#### Exercise requirements
Because the entries hold pictures, reproduce only their words, exactly as written.

#### Data for this exercise

------------

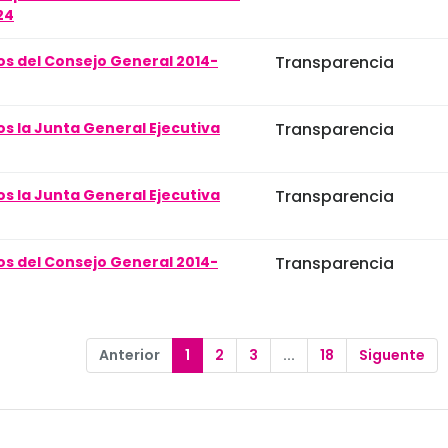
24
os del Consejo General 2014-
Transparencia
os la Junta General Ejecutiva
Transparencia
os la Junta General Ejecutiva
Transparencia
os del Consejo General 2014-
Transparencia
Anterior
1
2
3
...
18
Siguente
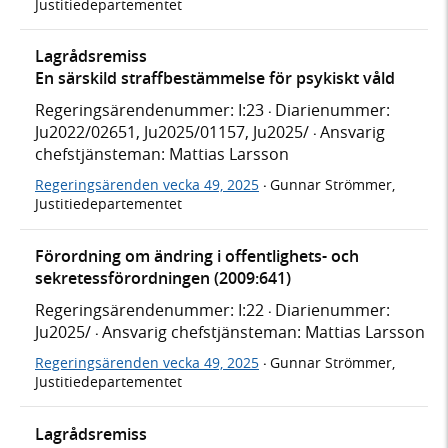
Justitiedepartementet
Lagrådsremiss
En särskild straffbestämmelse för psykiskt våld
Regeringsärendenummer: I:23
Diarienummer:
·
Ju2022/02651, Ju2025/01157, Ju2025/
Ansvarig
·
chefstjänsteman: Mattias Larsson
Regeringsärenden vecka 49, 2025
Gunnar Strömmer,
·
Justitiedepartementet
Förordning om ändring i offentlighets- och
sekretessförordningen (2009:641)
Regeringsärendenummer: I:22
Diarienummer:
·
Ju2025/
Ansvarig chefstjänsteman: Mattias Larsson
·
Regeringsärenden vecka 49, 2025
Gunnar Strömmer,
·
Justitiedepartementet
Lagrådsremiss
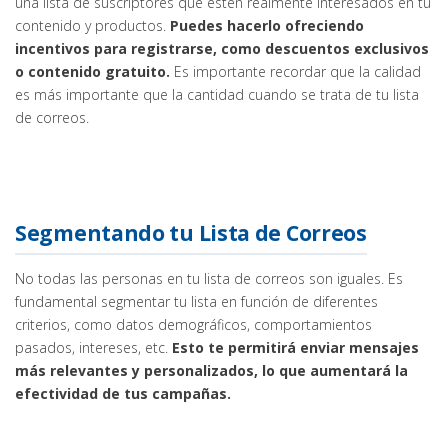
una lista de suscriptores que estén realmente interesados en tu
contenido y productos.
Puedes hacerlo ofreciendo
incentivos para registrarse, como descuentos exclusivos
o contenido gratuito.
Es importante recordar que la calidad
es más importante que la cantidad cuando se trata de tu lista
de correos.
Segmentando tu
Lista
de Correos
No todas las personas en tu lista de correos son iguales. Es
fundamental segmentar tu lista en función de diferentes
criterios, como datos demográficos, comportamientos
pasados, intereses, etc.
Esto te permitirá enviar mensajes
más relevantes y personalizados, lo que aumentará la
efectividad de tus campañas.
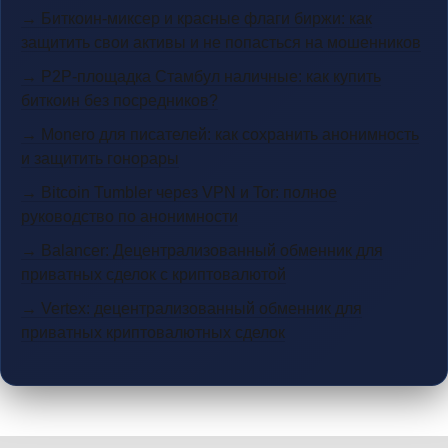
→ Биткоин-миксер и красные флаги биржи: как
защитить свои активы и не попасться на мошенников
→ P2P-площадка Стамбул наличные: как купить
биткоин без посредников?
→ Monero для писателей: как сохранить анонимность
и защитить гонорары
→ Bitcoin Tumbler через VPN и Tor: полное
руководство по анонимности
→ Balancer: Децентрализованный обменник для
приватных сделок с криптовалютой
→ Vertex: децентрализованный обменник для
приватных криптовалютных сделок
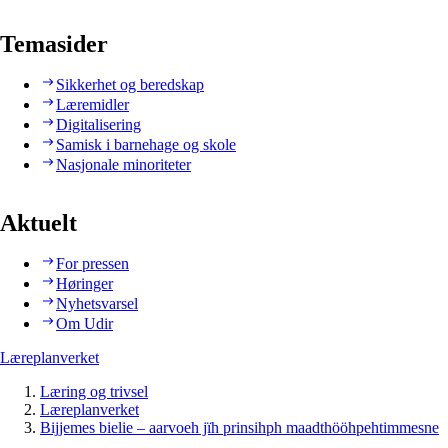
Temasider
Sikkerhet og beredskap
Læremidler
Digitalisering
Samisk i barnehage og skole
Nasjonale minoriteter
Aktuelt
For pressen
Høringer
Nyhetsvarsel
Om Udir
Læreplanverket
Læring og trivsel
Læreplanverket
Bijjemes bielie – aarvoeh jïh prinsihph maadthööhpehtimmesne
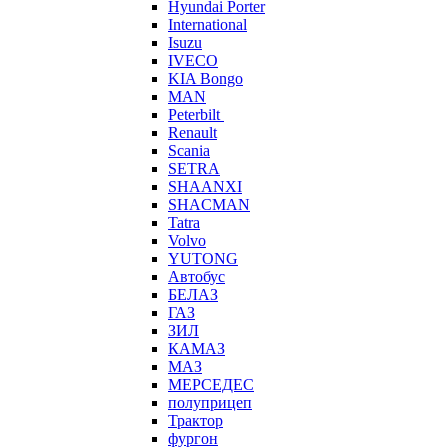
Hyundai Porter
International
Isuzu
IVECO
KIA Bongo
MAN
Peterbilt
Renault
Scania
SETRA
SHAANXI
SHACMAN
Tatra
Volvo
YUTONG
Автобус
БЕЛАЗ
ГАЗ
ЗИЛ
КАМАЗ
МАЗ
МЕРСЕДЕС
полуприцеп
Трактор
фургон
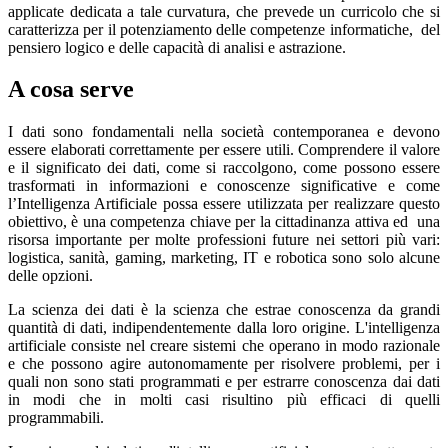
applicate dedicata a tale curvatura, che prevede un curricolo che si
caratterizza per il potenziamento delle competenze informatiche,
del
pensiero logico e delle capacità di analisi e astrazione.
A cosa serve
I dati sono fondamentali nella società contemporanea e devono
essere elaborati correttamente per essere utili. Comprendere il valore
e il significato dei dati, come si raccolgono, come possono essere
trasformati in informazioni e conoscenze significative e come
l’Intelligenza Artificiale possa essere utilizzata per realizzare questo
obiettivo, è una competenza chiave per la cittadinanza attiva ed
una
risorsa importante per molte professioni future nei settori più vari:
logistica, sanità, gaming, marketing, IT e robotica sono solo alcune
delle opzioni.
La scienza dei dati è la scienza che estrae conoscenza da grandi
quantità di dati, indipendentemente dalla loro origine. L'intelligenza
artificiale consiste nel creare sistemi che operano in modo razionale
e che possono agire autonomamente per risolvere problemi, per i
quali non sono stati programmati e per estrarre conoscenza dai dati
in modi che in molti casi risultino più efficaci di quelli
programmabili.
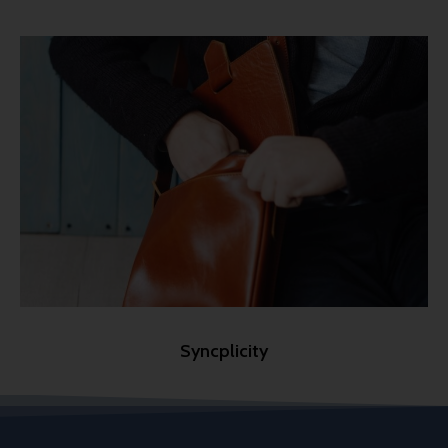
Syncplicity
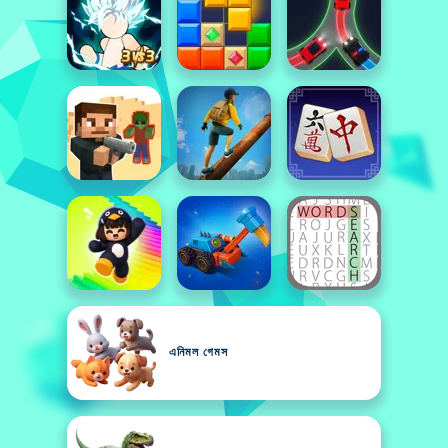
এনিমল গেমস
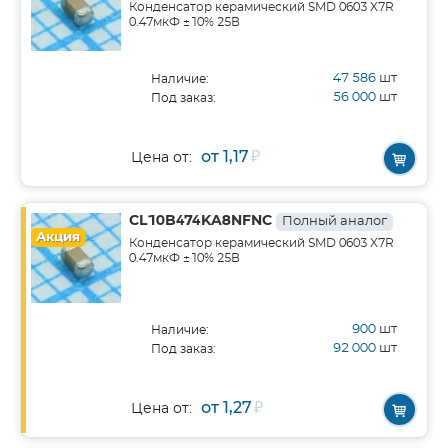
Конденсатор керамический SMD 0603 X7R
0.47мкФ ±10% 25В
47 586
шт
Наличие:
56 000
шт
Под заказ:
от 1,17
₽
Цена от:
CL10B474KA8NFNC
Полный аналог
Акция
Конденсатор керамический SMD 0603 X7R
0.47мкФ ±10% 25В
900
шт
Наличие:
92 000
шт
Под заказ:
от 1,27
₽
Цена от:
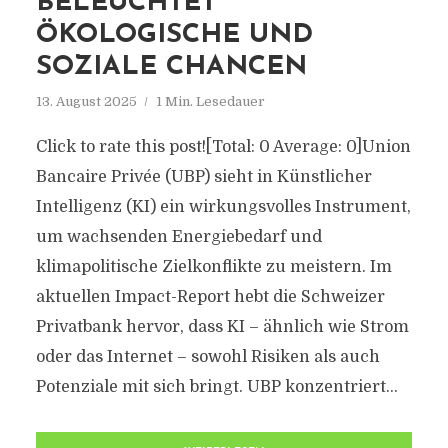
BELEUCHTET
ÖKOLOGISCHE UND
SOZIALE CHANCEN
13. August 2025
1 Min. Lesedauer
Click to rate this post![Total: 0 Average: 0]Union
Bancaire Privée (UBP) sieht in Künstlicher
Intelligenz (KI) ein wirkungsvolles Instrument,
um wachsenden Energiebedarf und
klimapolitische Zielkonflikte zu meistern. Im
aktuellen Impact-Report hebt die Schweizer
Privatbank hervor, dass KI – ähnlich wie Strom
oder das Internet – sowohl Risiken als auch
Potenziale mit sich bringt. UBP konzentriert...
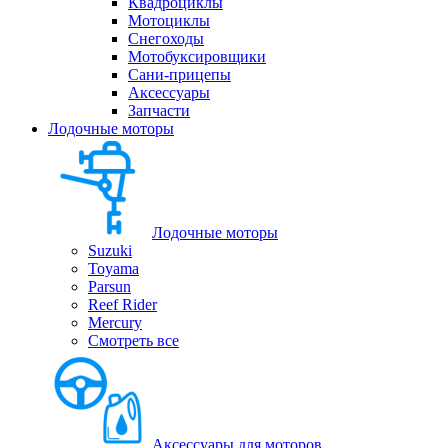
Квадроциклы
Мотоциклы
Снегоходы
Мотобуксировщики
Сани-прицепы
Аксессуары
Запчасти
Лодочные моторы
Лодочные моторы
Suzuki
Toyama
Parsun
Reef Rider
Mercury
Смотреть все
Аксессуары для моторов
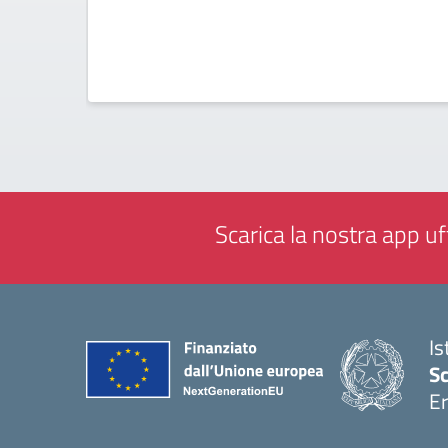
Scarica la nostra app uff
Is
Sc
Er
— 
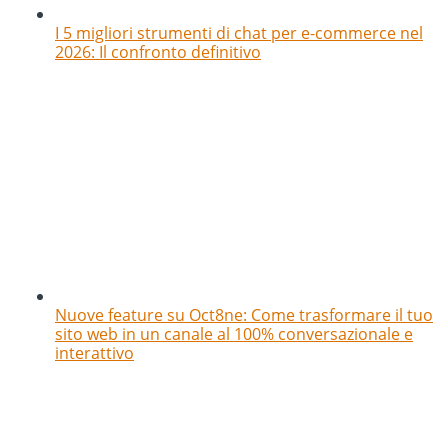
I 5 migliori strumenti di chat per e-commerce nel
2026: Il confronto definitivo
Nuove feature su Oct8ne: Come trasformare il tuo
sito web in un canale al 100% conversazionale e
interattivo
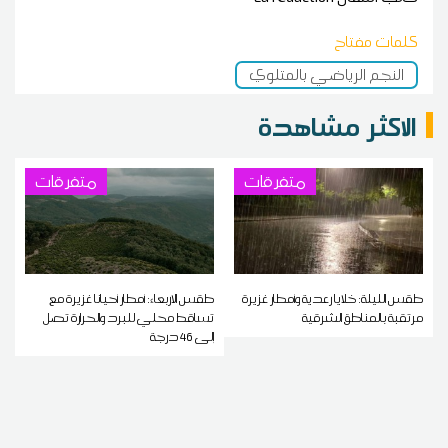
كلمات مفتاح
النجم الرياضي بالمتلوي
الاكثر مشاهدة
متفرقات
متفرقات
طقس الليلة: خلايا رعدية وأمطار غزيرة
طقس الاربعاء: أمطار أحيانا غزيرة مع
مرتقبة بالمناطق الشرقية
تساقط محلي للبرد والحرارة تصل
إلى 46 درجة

------------

#### Output of the exercise
24
os del Consejo General 2014-
Transparencia
os la Junta General Ejecutiva
Transparencia
os la Junta General Ejecutiva
Transparencia
os del Consejo General 2014-
Transparencia
Anterior
1
2
3
...
18
Siguente
Justitiedepartementet
Lagrådsremiss
En särskild straffbestämmelse för psykiskt våld
Regeringsärendenummer: I:23
Diarienummer:
·
Ju2022/02651, Ju2025/01157, Ju2025/
Ansvarig
·
chefstjänsteman: Mattias Larsson
Regeringsärenden vecka 49, 2025
Gunnar Strömmer,
·
Justitiedepartementet
Förordning om ändring i offentlighets- och
sekretessförordningen (2009:641)
Regeringsärendenummer: I:22
Diarienummer:
·
Ju2025/
Ansvarig chefstjänsteman: Mattias Larsson
·
Regeringsärenden vecka 49, 2025
Gunnar Strömmer,
·
Justitiedepartementet
Lagrådsremiss
una lista de suscriptores que estén realmente interesados en tu
contenido y productos.
Puedes hacerlo ofreciendo
incentivos para registrarse, como descuentos exclusivos
o contenido gratuito.
Es importante recordar que la calidad
es más importante que la cantidad cuando se trata de tu lista
de correos.
Segmentando tu
Lista
de Correos
No todas las personas en tu lista de correos son iguales. Es
fundamental segmentar tu lista en función de diferentes
criterios, como datos demográficos, comportamientos
pasados, intereses, etc.
Esto te permitirá enviar mensajes
más relevantes y personalizados, lo que aumentará la
efectividad de tus campañas.
→ Биткоин-миксер и красные флаги биржи: как
защитить свои активы и не попасться на мошенников
→ P2P-площадка Стамбул наличные: как купить
биткоин без посредников?
→ Monero для писателей: как сохранить анонимность
и защитить гонорары
→ Bitcoin Tumbler через VPN и Tor: полное
руководство по анонимности
→ Balancer: Децентрализованный обменник для
приватных сделок с криптовалютой
→ Vertex: децентрализованный обменник для
приватных криптовалютных сделок
Temasider
Sikkerhet og beredskap
Læremidler
Digitalisering
Samisk i barnehage og skole
Nasjonale minoriteter
Aktuelt
For pressen
Høringer
Nyhetsvarsel
Om Udir
Læreplanverket
Læring og trivsel
Læreplanverket
Bijjemes bielie – aarvoeh jïh prinsihph maadthööhpehtimmesne
Hyundai Porter
International
Isuzu
IVECO
KIA Bongo
MAN
Peterbilt
Renault
Scania
SETRA
SHAANXI
SHACMAN
Tatra
Volvo
YUTONG
Автобус
БЕЛАЗ
ГАЗ
ЗИЛ
КАМАЗ
МАЗ
МЕРСЕДЕС
полуприцеп
Трактор
фургон
applicate dedicata a tale curvatura, che prevede un curricolo che si
caratterizza per il potenziamento delle competenze informatiche,
del
pensiero logico e delle capacità di analisi e astrazione.
A cosa serve
I dati sono fondamentali nella società contemporanea e devono
essere elaborati correttamente per essere utili. Comprendere il valore
e il significato dei dati, come si raccolgono, come possono essere
trasformati in informazioni e conoscenze significative e come
l’Intelligenza Artificiale possa essere utilizzata per realizzare questo
obiettivo, è una competenza chiave per la cittadinanza attiva ed
una
risorsa importante per molte professioni future nei settori più vari:
logistica, sanità, gaming, marketing, IT e robotica sono solo alcune
delle opzioni.
La scienza dei dati è la scienza che estrae conoscenza da grandi
quantità di dati, indipendentemente dalla loro origine. L'intelligenza
artificiale consiste nel creare sistemi che operano in modo razionale
e che possono agire autonomamente per risolvere problemi, per i
quali non sono stati programmati e per estrarre conoscenza dai dati
in modi che in molti casi risultino più efficaci di quelli
programmabili.
Syncplicity
এনিমল গেমস
Конденсатор керамический SMD 0603 X7R
0.47мкФ ±10% 25В
47 586
шт
Наличие:
56 000
шт
Под заказ:
от 1,17
₽
Цена от:
CL10B474KA8NFNC
Полный аналог
Акция
Конденсатор керамический SMD 0603 X7R
0.47мкФ ±10% 25В
900
шт
Наличие:
92 000
шт
Под заказ:
от 1,27
₽
Цена от:
BELEUCHTET
ÖKOLOGISCHE UND
SOZIALE CHANCEN
13. August 2025
1 Min. Lesedauer
Click to rate this post![Total: 0 Average: 0]Union
Bancaire Privée (UBP) sieht in Künstlicher
Intelligenz (KI) ein wirkungsvolles Instrument,
um wachsenden Energiebedarf und
klimapolitische Zielkonflikte zu meistern. Im
aktuellen Impact-Report hebt die Schweizer
Privatbank hervor, dass KI – ähnlich wie Strom
oder das Internet – sowohl Risiken als auch
Potenziale mit sich bringt. UBP konzentriert...
Квадроциклы
Мотоциклы
Снегоходы
Мотобуксировщики
Сани-прицепы
Аксессуары
Запчасти
Лодочные моторы
Лодочные моторы
Suzuki
Toyama
Parsun
Reef Rider
Mercury
Смотреть все
Аксессуары для моторов
Scarica la nostra app uff
Is
Sc
Er
— 
I 5 migliori strumenti di chat per e-commerce nel
2026: Il confronto definitivo
Nuove feature su Oct8ne: Come trasformare il tuo
sito web in un canale al 100% conversazionale e
interattivo
كلمات مفتاح
النجم الرياضي بالمتلوي
الاكثر مشاهدة
متفرقات
متفرقات
طقس الليلة: خلايا رعدية وأمطار غزيرة
طقس الاربعاء: أمطار أحيانا غزيرة مع
مرتقبة بالمناطق الشرقية
تساقط محلي للبرد والحرارة تصل
إلى 46 درجة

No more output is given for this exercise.